Общая цель данного эксперимента — визуализировать типичное взаимодействие между тромбоцитами и нейтрофилами на активированном эндотелии при сосудистых заболеваниях. Это достигается с помощью флуоресцентной внутривитальной микроскопии в реальном времени у живых мышей для визуализации микроциркуляторного русла в кремастерной мышце. На втором этапе вводятся флуоресцентно меченые антитела и инициируется воспаление или повреждение улицы, что способствует прямой визуализации результирующих типичных взаимодействий тромбоцитарных нейтрофилов.

Далее сохраненные данные анализируются с целью количественной оценки количества ячеек и их динамики. В конечном счете, прямые типические взаимодействия между тромбоцитами и нейтрофилами на активированном эндотелии могут быть оценены на основе флуоресцентного сигнала введенных антител в прижизненной микроскопии в реальном времени. Наш прижизненный микроскопический метод может дать представление о взаимодействиях между тромбоцитами и нейтрофилами на активированном эндотелии в режиме реального времени во время сосудистого воспаления и образования тромбов.

Эта технология также может быть применена к другим системам, таким как оценка взаимодействия раковых клеток и клеток крови. Перед началом эксперимента включите систему микроскопа для модели сосудистого воспаления. Внутрирычащий впрыск зеркального TNF альфа за три часа до IP-инъекции анестетиков.

После того, как седативный эффект был подтвержден щипцом ноги, канюльную трубку PE 90 в трахею мыши, чтобы устранить любые трудности с дыханием. Затем канюльно ввели трубку PE 10 в левую яремную вену для инфузии флуоресцентно меченных антител и дополнительных анестетиков.
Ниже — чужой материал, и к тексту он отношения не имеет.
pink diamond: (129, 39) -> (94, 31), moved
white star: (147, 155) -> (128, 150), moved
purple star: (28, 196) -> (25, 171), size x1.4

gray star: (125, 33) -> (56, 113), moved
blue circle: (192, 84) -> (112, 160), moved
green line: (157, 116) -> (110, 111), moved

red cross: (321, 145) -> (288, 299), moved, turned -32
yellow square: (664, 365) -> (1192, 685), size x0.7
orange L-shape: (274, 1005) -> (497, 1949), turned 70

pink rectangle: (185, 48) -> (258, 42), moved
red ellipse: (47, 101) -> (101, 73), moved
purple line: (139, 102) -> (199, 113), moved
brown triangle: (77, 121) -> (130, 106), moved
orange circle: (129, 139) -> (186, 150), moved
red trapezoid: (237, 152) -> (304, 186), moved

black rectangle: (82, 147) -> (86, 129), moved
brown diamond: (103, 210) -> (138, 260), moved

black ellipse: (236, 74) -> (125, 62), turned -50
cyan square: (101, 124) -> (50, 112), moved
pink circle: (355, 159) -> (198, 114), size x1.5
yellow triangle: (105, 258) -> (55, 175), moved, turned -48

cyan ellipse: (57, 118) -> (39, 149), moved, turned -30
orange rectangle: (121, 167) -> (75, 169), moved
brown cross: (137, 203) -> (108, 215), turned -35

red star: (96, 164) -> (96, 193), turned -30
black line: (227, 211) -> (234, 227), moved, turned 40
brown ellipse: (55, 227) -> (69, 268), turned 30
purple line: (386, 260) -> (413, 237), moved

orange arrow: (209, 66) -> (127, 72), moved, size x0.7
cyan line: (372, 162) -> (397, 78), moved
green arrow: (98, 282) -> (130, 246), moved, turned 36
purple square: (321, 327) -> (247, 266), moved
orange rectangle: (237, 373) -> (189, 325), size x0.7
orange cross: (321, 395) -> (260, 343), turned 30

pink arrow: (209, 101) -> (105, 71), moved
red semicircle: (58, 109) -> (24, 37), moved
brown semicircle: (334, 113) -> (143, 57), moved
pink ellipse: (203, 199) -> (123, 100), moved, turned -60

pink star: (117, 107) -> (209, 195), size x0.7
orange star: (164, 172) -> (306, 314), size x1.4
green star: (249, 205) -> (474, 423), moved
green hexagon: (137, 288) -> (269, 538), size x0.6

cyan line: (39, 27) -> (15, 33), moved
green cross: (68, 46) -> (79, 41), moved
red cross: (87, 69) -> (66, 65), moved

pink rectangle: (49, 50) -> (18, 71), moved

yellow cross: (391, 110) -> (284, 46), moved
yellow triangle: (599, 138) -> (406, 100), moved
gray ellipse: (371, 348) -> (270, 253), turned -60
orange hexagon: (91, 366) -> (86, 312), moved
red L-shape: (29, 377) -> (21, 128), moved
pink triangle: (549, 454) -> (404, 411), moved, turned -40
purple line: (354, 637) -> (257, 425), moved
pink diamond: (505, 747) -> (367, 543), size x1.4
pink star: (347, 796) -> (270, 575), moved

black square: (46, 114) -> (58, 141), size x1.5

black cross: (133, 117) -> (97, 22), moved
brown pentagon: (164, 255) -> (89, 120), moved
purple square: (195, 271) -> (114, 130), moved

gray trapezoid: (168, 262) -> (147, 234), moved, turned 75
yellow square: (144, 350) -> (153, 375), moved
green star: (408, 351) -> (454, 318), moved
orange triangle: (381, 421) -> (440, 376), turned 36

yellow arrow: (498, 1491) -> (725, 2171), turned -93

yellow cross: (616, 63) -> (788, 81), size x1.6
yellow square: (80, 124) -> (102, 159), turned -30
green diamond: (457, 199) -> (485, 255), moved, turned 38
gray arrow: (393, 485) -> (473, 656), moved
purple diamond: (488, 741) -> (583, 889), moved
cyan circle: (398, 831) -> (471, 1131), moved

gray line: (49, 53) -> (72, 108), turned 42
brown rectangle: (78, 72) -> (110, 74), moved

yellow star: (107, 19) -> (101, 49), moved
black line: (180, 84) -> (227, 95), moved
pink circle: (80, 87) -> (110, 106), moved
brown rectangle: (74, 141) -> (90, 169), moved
Затем аккуратно вытяните и горизонтально пронзите кожу мошонки и нанесите предварительно согретый буфер на операционное поле.

Теперь надавливая на низ живота одним щипцом, осторожно вытащите яичко другим по размеру щипцом, освойте мышцу автомобиля вертикально и расплющите мышцу над стеклянной крышкой, наденьте на лоток для внутрифлаконного микроскопа, прижав периферическую ткань к лотку. Начните этот шаг с введения DITE 4 88 конъюгированных крысиных антител, антимышиных CD 42 C и Alexa floor 6 47 конъюгированных антител против мышиного GR one через ранее установленную яремную канюлю. Затем в наборе фильтров микроскопа отметьте галочками каналы, которые будут экспонироваться, и установите время экспозиции для каждого выбранного интервального захвата.

Установить количество временных точек от 1000 до 1500 с интервалом 200 миллисекунд для общего затраченного времени в пять минут. После того, как все параметры были заданы при захвате изображения, выберите «Начать», чтобы начать захват при 60-кратном увеличении с окном 157 микрометров на 118 микрометров. Наблюдайте за правящими и адгезивными тромбоцитами в нейтрофилах в течение пяти минут в верхней половине воспаленного кремастера.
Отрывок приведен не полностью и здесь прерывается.